Past relationship-oriented interventions targeting smoking cessation have attempted to manipulate partner support for quitting, with little success (May & West, 2000; Park, Tudiver, Schultz, & Campbell, 2004; Westmaas et al., 2010). The results from the current study suggest that interventions might attempt to enhance perceptions of perceived responsiveness. Perceived responsiveness arises through the experience of actual, objective events demonstrating (or failing to demonstrate) caring (Collins & Feeney, 2000; Debrot, Cook, Perrez, & Horn, 2012) but also through motivated perceptions biased by people’s own needs, goals, and wishes (Lakey & Cassady, 1990; Lemay, Clark, & Feeney, 2007). If these findings were replicated, relationship-oriented smoking cessation programs might direct efforts at minimizing smokers’ negatively biased perceptions of their partner in combination with, or even instead of, targeting the partner’s actual behavior.

HIGHLIGHTS.

  • Romantic partners influence smoking cessation in important ways (e.g., support).

  • This paper examines the impact of perceived responsiveness on smoking cessation.

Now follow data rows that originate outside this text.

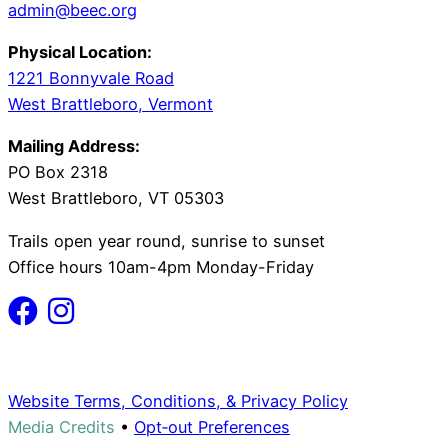
admin@beec.org
Physical Location:
1221 Bonnyvale Road
West Brattleboro, Vermont
Mailing Address:
PO Box 2318
West Brattleboro, VT 05303
Trails open year round, sunrise to sunset
Office hours 10am-4pm Monday-Friday
Website Terms, Conditions, & Privacy Policy
Media Credits
•
Opt‑out Preferences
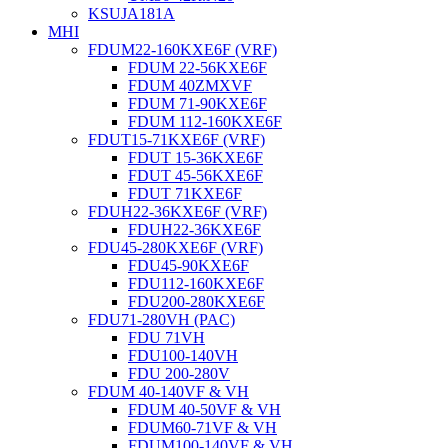
KSUJA181A
MHI
FDUM22-160KXE6F (VRF)
FDUM 22-56KXE6F
FDUM 40ZMXVF
FDUM 71-90KXE6F
FDUM 112-160KXE6F
FDUT15-71KXE6F (VRF)
FDUT 15-36KXE6F
FDUT 45-56KXE6F
FDUT 71KXE6F
FDUH22-36KXE6F (VRF)
FDUH22-36KXE6F
FDU45-280KXE6F (VRF)
FDU45-90KXE6F
FDU112-160KXE6F
FDU200-280KXE6F
FDU71-280VH (PAC)
FDU 71VH
FDU100-140VH
FDU 200-280V
FDUM 40-140VF & VH
FDUM 40-50VF & VH
FDUM60-71VF & VH
FDUM100-140VF & VH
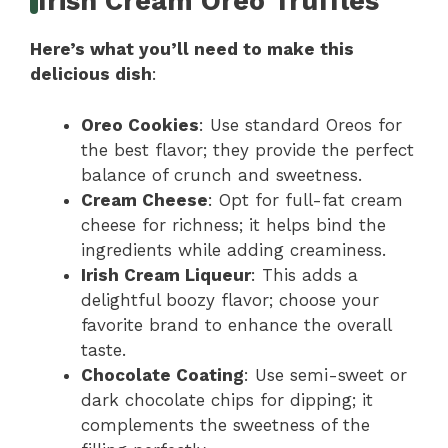
Irish Cream Oreo Truffles
Here’s what you’ll need to make this
delicious dish
:
Oreo Cookies
: Use standard Oreos for
the best flavor; they provide the perfect
balance of crunch and sweetness.
Cream Cheese
: Opt for full-fat cream
cheese for richness; it helps bind the
ingredients while adding creaminess.
Irish Cream Liqueur
: This adds a
delightful boozy flavor; choose your
favorite brand to enhance the overall
taste.
Chocolate Coating
: Use semi-sweet or
dark chocolate chips for dipping; it
complements the sweetness of the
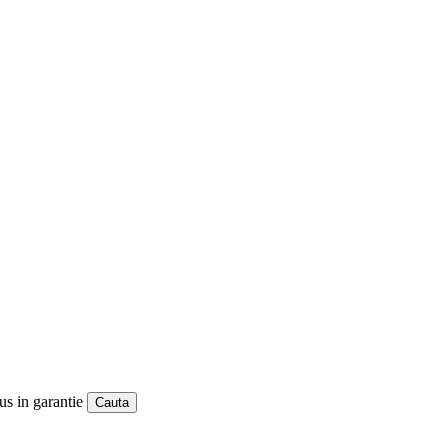
us in garantie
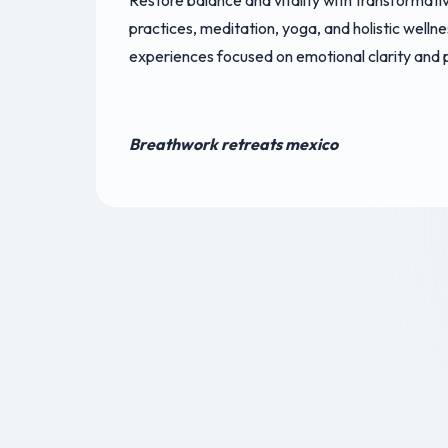
Restore balance and vitality with transformat
practices, meditation, yoga, and holistic welln
experiences focused on emotional clarity and
Breathwork retreats mexico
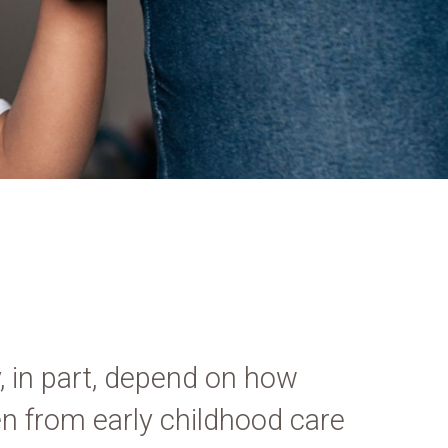
, in part, depend on how
ten from early childhood care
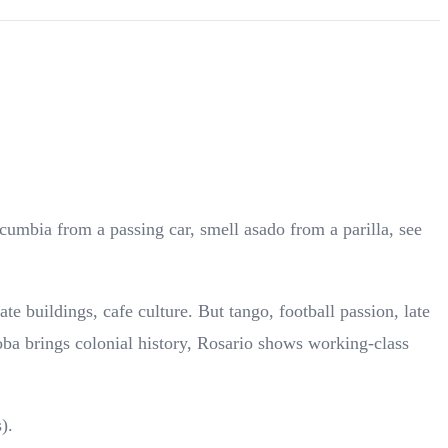
cumbia from a passing car, smell asado from a parilla, see
 buildings, cafe culture. But tango, football passion, late
ba brings colonial history, Rosario shows working-class
).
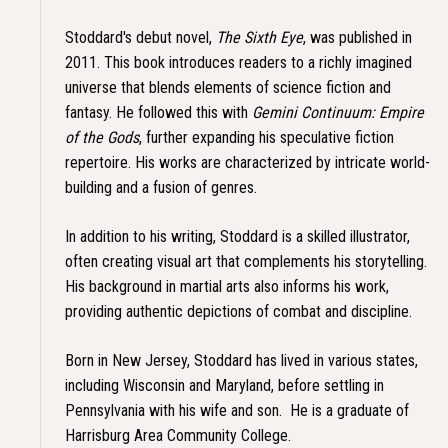
Stoddard's debut novel,
The Sixth Eye
, was published in
2011. This book introduces readers to a richly imagined
universe that blends elements of science fiction and
fantasy. He followed this with
Gemini Continuum: Empire
of the Gods
, further expanding his speculative fiction
repertoire. His works are characterized by intricate world-
building and a fusion of genres.
In addition to his writing, Stoddard is a skilled illustrator,
often creating visual art that complements his storytelling.
His background in martial arts also informs his work,
providing authentic depictions of combat and discipline.​
Born in New Jersey, Stoddard has lived in various states,
including Wisconsin and Maryland, before settling in
Pennsylvania with his wife and son. He is a graduate of
Harrisburg Area Community College.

  • Perceived responsiveness predicted cessation beyond support or satisfaction.

  • Findings may be relevant for partner-oriented interventions for smoking cessation.

ACKNOWLEDGEMENTS

We thank Rebecca K. Eliseo-Arras, Courtney Hanny, Yan Yan Sze, Kathryn Solecki, and a team of undergraduate research assistants for their assistance in conducting this research.

FUNDING

Research reported in this publication was supported by the National Institute on Drug Abuse (NIDA) of the National Institutes of Health under award number R21DA034068. The content is solely the responsibility of the authors and does not necessarily represent the official views of the National Institutes of Health.

Footnotes

DECLARATION OF INTERESTS

The authors declare no potential conflicts of interest with respect to the research, authorship, and/or publication of this article.

1

We also conducted analyses examining smoking in the first 24 hours and three days. Results were comparable to those for first week smoking.

2

We also conducted analyses examining smoking in the final three days and 24 hours. Results were similar but the effect for perceived responsiveness failed to reach statistical significance.

3

Given the high correlation between satisfaction and perceived responsiveness in the current study (r=.77), readers might question what remains after the variance due to satisfaction is partialed from the equations. We believe that partialing out satisfaction takes away the variance attributable to one’s own feelings toward the partner, leaving behind beliefs about the partner’s feelings toward the self (see Derrick et al., 2012; Murray et al., 2000).

4

One potential explanation is that satisfaction and perceived responsiveness might be so highly correlated as to be collinear, and thus the unexpected results for satisfaction might be a statistical artifact. Indeed, inspection of our primary results (Tables 24) reveals unexpectedly wide confidence intervals (and inflated standard errors) for two satisfaction results (see Table 3). However, the 95% confidence intervals for perceived responsiveness appeared normal, and the effect of perceived responsiveness on smoking outcomes was marginally significant when satisfaction was omitted from the model (see note to Table 3). Furthermore, the confidence intervals for some of the demographic variables were unexpectedly wide. Therefore, the culprit for multicollinearity appears to be a demographic covariate, and not perceived responsiveness.